NZD/USD: The Kiwi went on a huge run last week and closed with a large, bullish weekly candle and also made its first bullish weekly candle close above the weekly 200 EMA since April 2018.  Also of note is that price action also continues to hold above the recently broken 7-year bear trend line.

Price action closed just below 0.675 so this will be the one to watch for any new make or break.

Bullish targets: Any bullish 4hr chart breakout above 0.675 would bring 0.68 and, then, 0.70 S/R into focus.

Bearish targets: Any bearish 4hr chart retreat from 0.675 would bring a support trend line and the weekly 200 EMA into focus followed by whole numbers on the way down to the recently broken 7-yr trend line.
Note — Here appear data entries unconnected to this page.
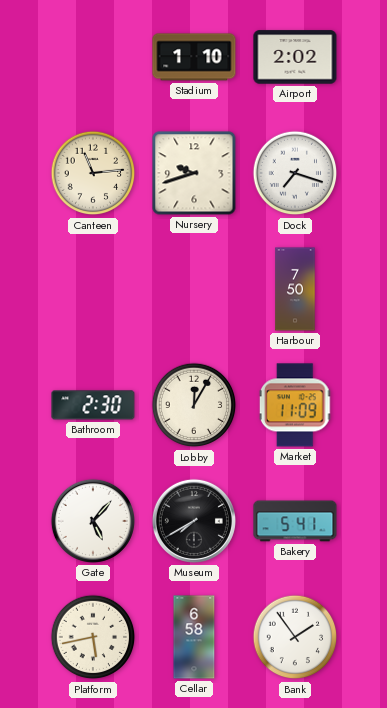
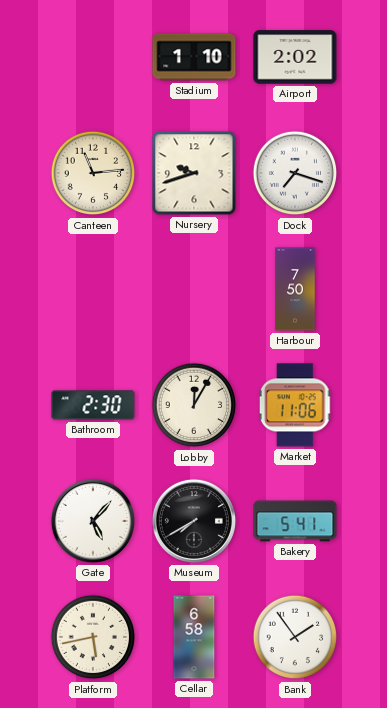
Market: 11:09 -> 11:06
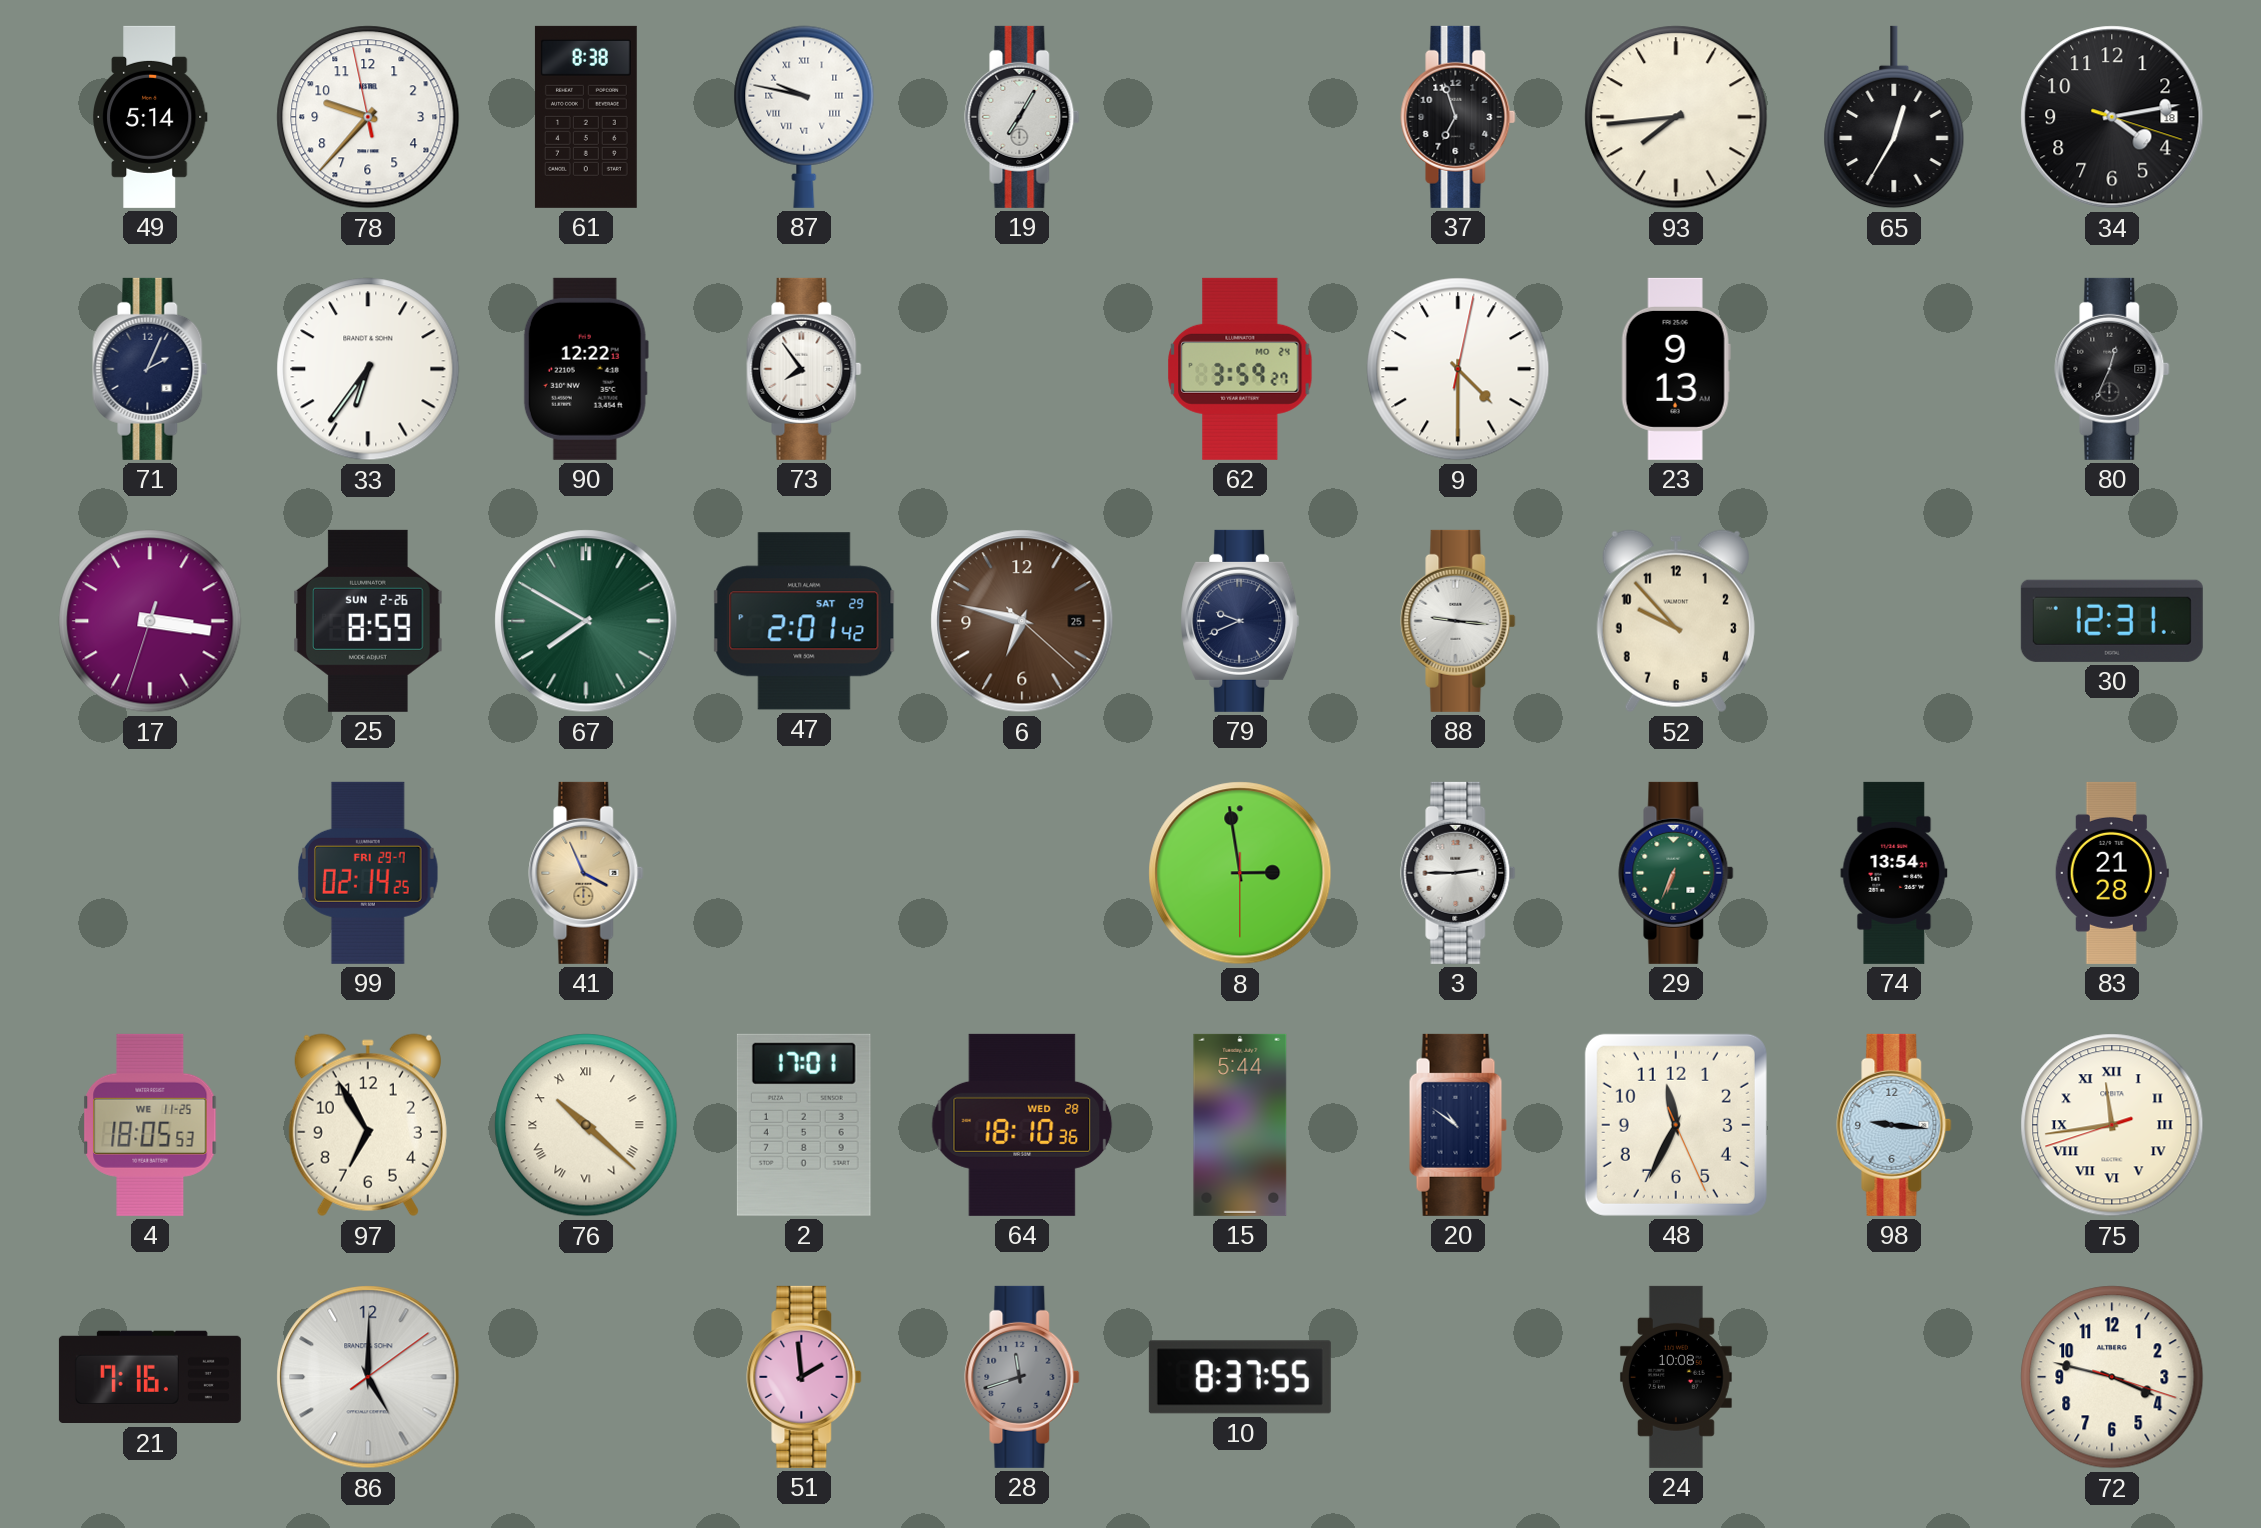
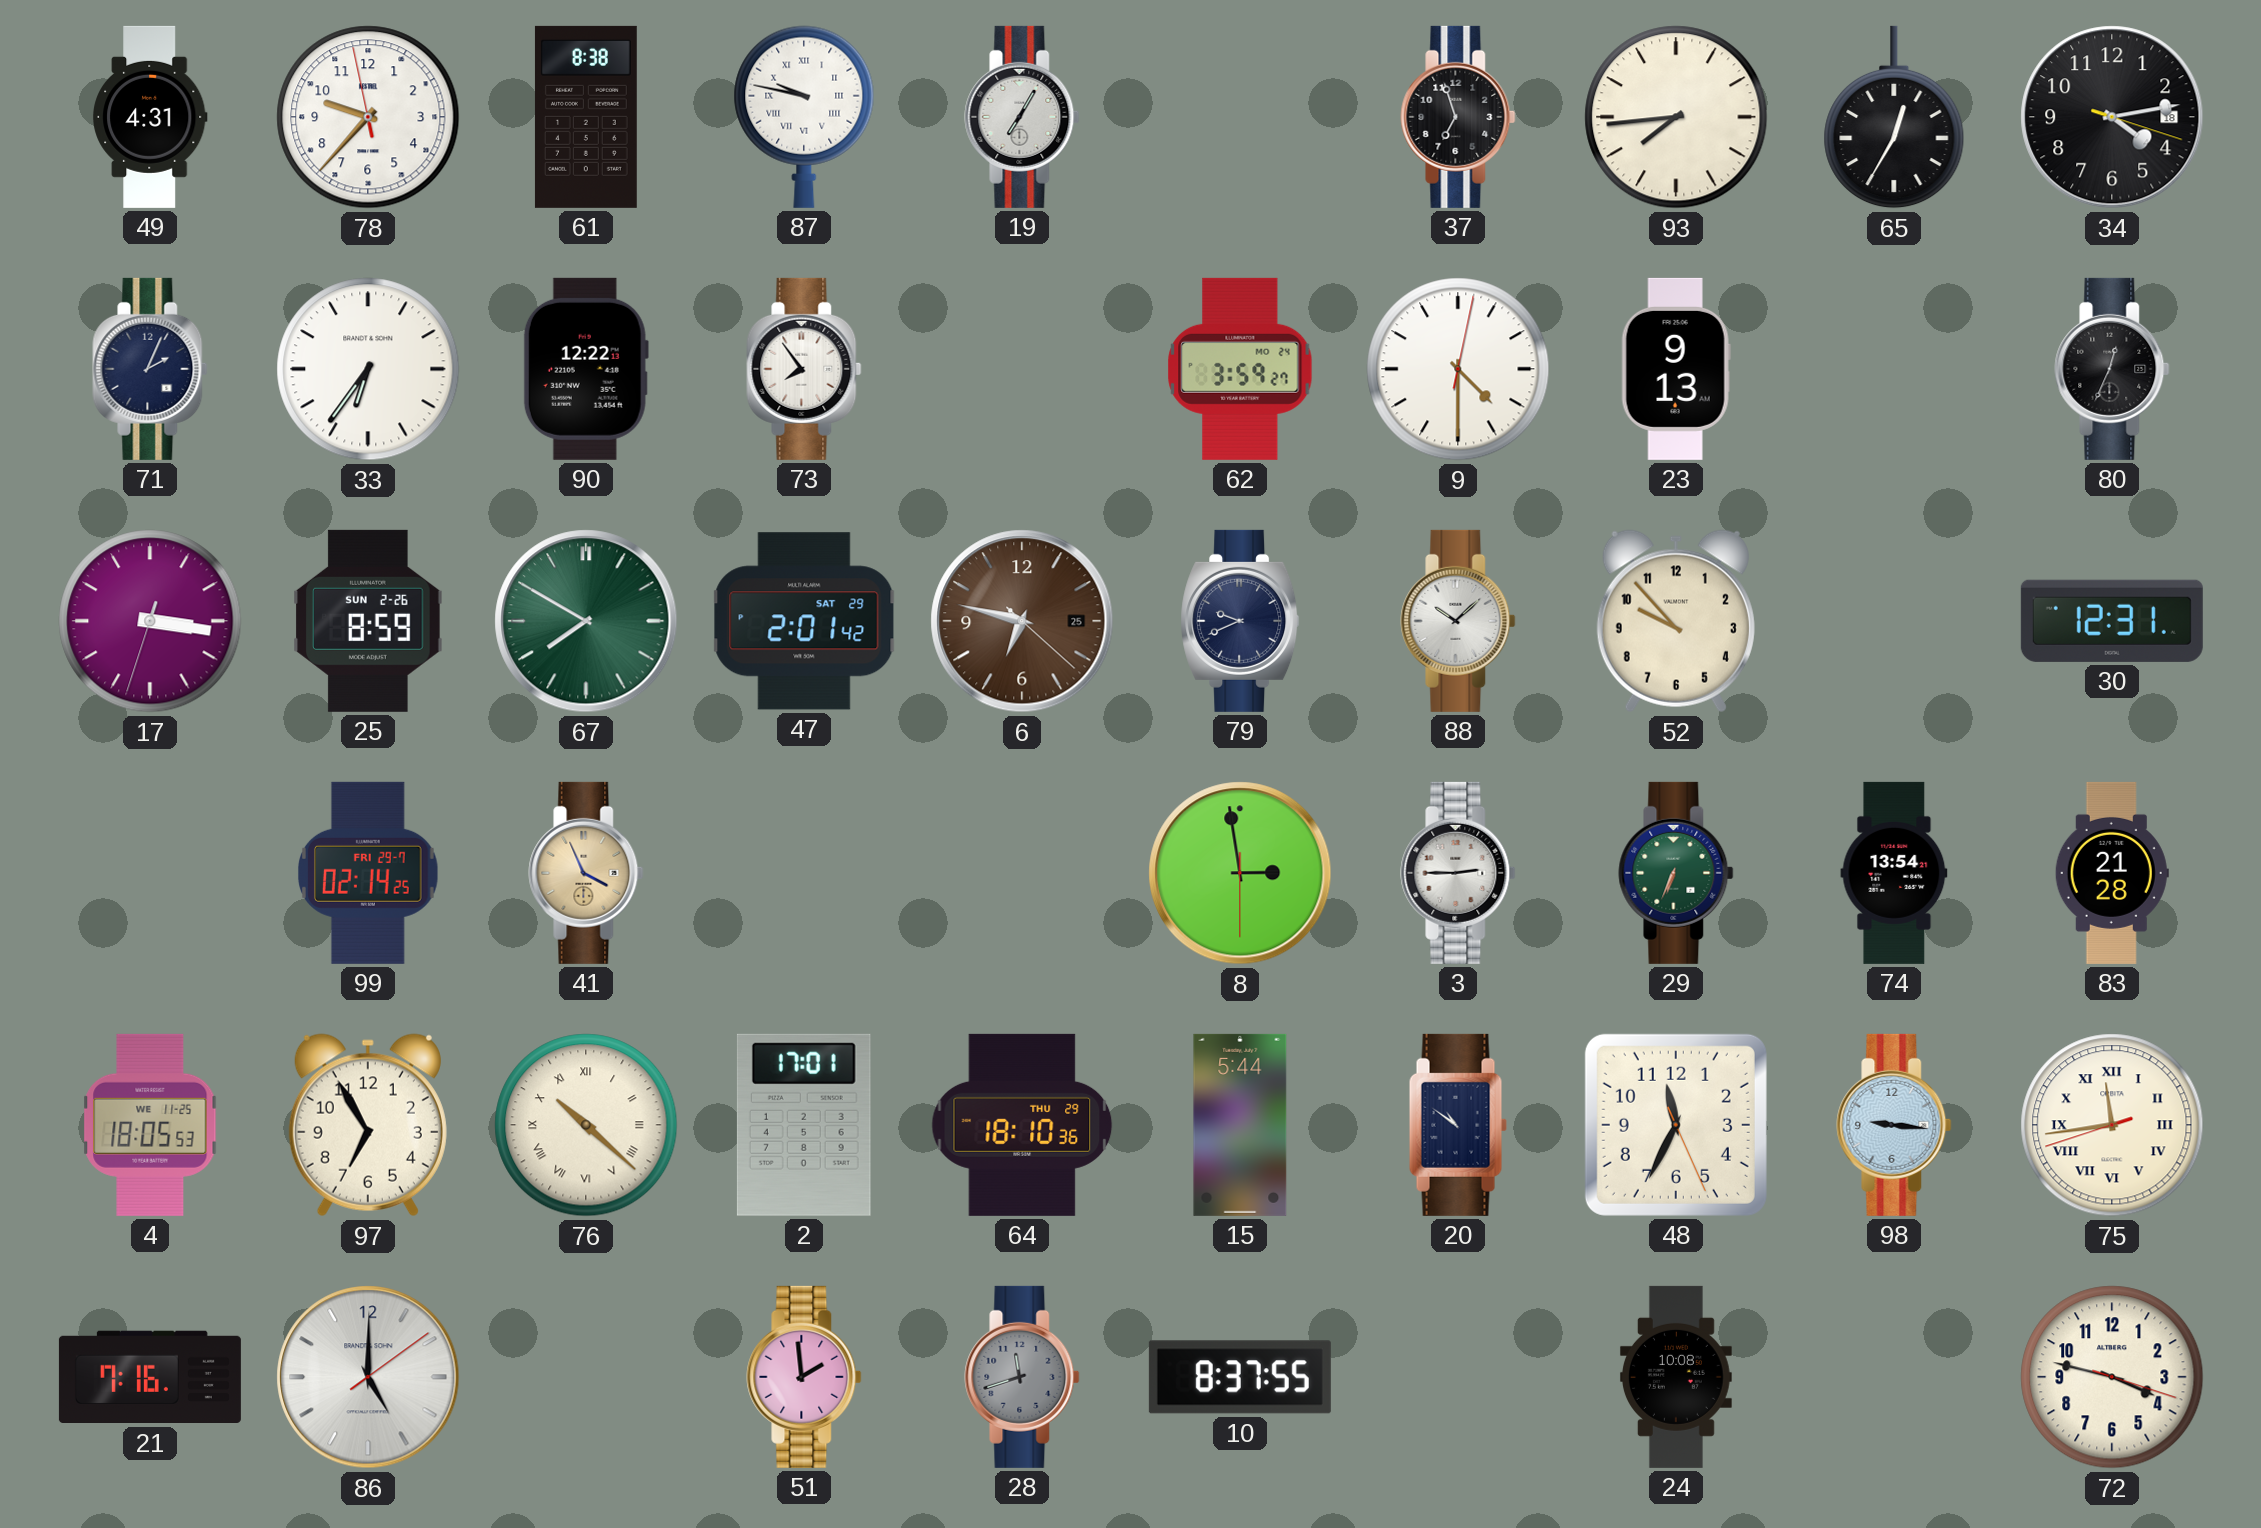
49: 5:14 -> 4:31
88: 9:16 -> 10:08
64 date: WED 28 -> THU 29
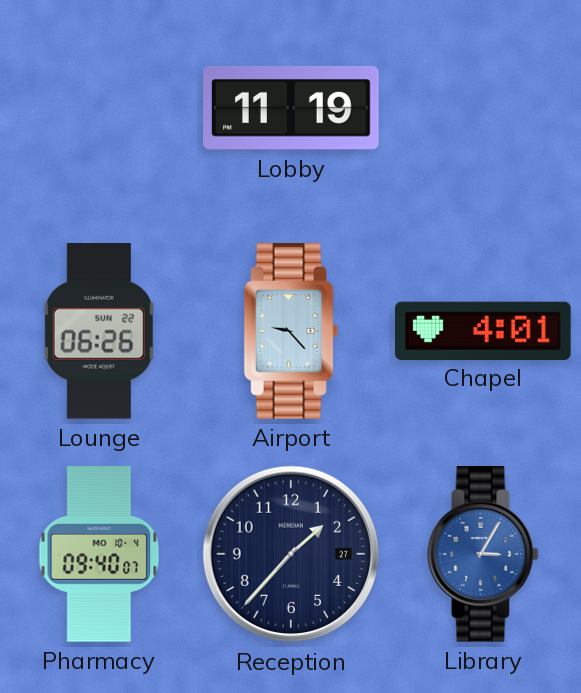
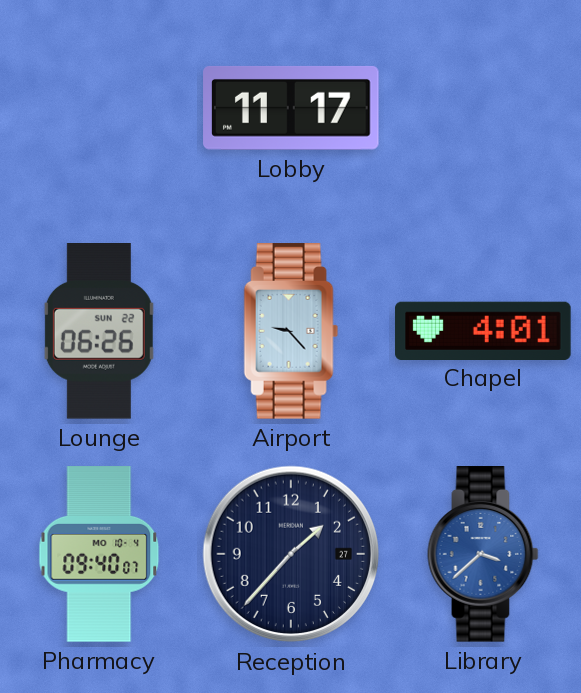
Lobby: 11:19 -> 11:17
Library: 3:05 -> 3:38
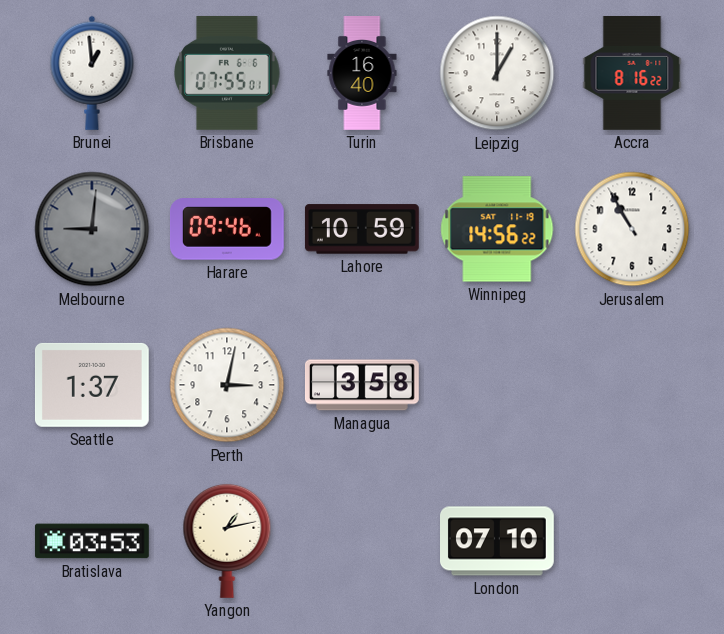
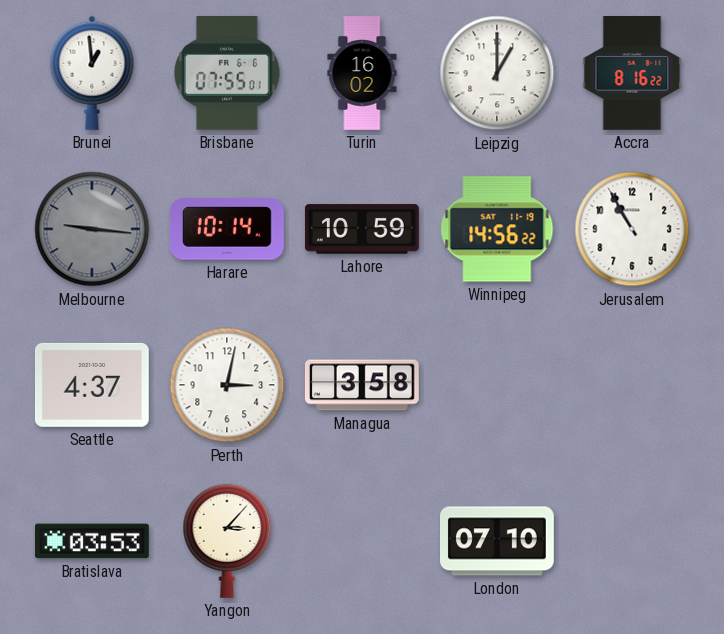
Turin: 16:40 -> 16:02
Melbourne: 9:01 -> 9:16
Harare: 09:46 -> 10:14
Seattle: 1:37 -> 4:37
Yangon: 1:13 -> 3:07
  • Watch 0.675 for any new make or break:

 

 

 

GBP/USD: The Cable also had a good week and closed with a large, bullish weekly candle. The earlier breakout from the daily / weekly chart triangle has now added on over 700 pips and is nearing the the 1.35 target. Any close above 1.35 would then bring a 12-yr bear trend line into focus.

Price action closed the week just below 1.335 so this is the level to watch for any new make or break.

Bullish targets: Any bullish 4hr chart trend line breakout above 1.335 would bring the weekly chart’s triangle breakout target of 1.35 into focus followed by the 12-yr bear trend line.

Bearish targets: Any bearish 4hr chart retreat from 1.335 would bring the support trend line into focus followed by the weekly 200 EMA and 1.30 and, then, whole-number levels on the way down to 1.26.

  • Watch 1.335 for any new make or break:

 

 

 

USD/JPY: The USD/JPY closed with a small, bearish weekly candle having a long upper shadow: the sell off coming on Friday after news about the resignation of Japan’s Prime Minister was announced. Once again though, the monthly 200 EMA came in as support.

There are revised 4hr chart trend lines to monitor for any new breakout.

Bullish targets: Any bullish 4hr triangle breakout would bring 107 into focus followed by 107.5 as the latter is still near the 4hr chart’s 61.8% Fibonacci.

Bearish targets: Any bearish 4hr triangle breakout would bring 105 back into focus followed by the recent Low, near 104.

  • Watch for any new 4hr chart triangle breakout:

 

 

GBP/JPY: What a week for this currency pair! A huge move and a significant breakout above 140 S/R; a level that has pegged it all year! No need to say that it closed with a bullish weekly candle and is now up testing near the region of the 40-year bear trend line.

Bullish targets: Any bullish 4hr chart hold above 140 back would bring 141 followed by the 40-yr bear trend line into focus.

Bearish targets: Any bearish 4hr breakout below 140 would bring the support trend line into focus followed whole-numbers on the way down to 135.5 as this is near the 4hr chart’s 61.8% Fibonacci.